Image-based cytometry has been shown to generate comparable results as standard flow cytometry for fluorescence-based cellular analysis.20,21
Image-based cytometry may offer certain advantages in detection and analysis of response in cell-based assays. For example, cell sample volume requirements typically ranges from 10 to 40 µl for image-based cytometers, which means the number of cells used are significantly reduced compared with a typical flow cytometer, requiring volumes of 300 to 500 µl. Unlike flow cytometer, where the initial setup of PMT voltages or compensation requires running precious cell samples, image-based cytometers generally utilize disposable slides that hold the cells in a stationary state, thus samples are not wasted during initial calibration of signal detection, such as optimization of exposure time adjustment or focusing. More importantly, the ability to capture images allows researchers to visually inspect acquired fluorescence data, such as data generated from starvation and recovery experiments. This can prove useful in order to identify cytotoxicity as a complicating side-effect of a drug treatment regime that leads to autophagy. Since the disposable counting slides are plastic, autofluorescence can occur with the excitation and emission of Cyto-ID®
Green autophagy dye, which may give rise to high background signals.
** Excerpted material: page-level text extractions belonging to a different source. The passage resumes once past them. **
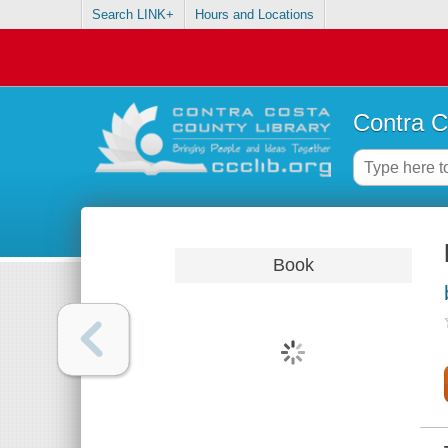
Search LINK+
Hours and Locations
Contra C
Book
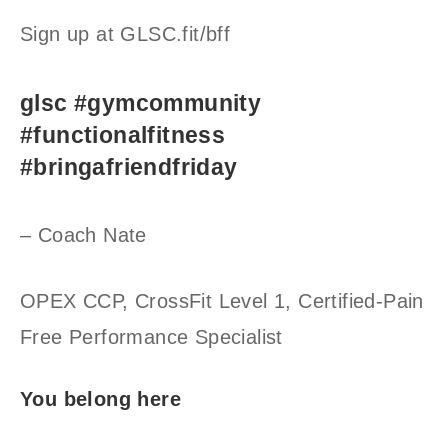
Sign up at GLSC.fit/bff
glsc #gymcommunity
#functionalfitness
#bringafriendfriday
– Coach Nate
OPEX CCP, CrossFit Level 1, Certified-Pain
Free Performance Specialist
You belong here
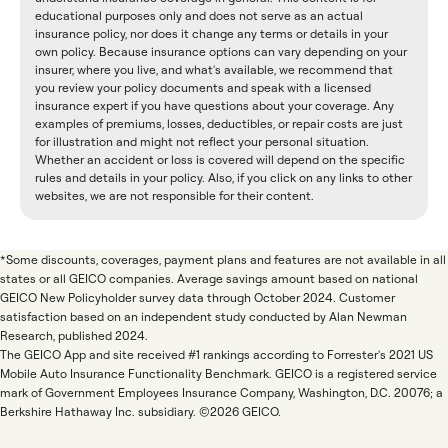
educational purposes only and does not serve as an actual
insurance policy, nor does it change any terms or details in your
own policy. Because insurance options can vary depending on your
insurer, where you live, and what's available, we recommend that
you review your policy documents and speak with a licensed
insurance expert if you have questions about your coverage. Any
examples of premiums, losses, deductibles, or repair costs are just
for illustration and might not reflect your personal situation.
Whether an accident or loss is covered will depend on the specific
rules and details in your policy. Also, if you click on any links to other
websites, we are not responsible for their content.
*Some discounts, coverages, payment plans and features are not available in all
states or all GEICO companies. Average savings amount based on national
GEICO New Policyholder survey data through October 2024. Customer
satisfaction based on an independent study conducted by Alan Newman
Research, published 2024.
The GEICO App and site received #1 rankings according to Forrester's 2021 US
Mobile Auto Insurance Functionality Benchmark. GEICO is a registered service
mark of Government Employees Insurance Company, Washington, D.C. 20076; a
Berkshire Hathaway Inc. subsidiary. ©2026 GEICO.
However, the software can automatically remove the background signal to obtain the actual target fluorescence without compromising the AAF calculation. While the fluorescence exposure times used with the Cellometer Vision are longer than instruments using high power lasers or LEDs, fluorescence photobleaching becomes less of an issue when performing cell-based assays. One future improvement to the Cellometer image-based cytometer would be to develop a higher throughput automated system that can analyze more cells for better statistical analysis, as well as the ability to analyze multiple samples, facilitating higher-throughput cell-based drug screening of inhibitors and activators of autophagy, apoptosis, necrosis and other physiological phenomena of interest.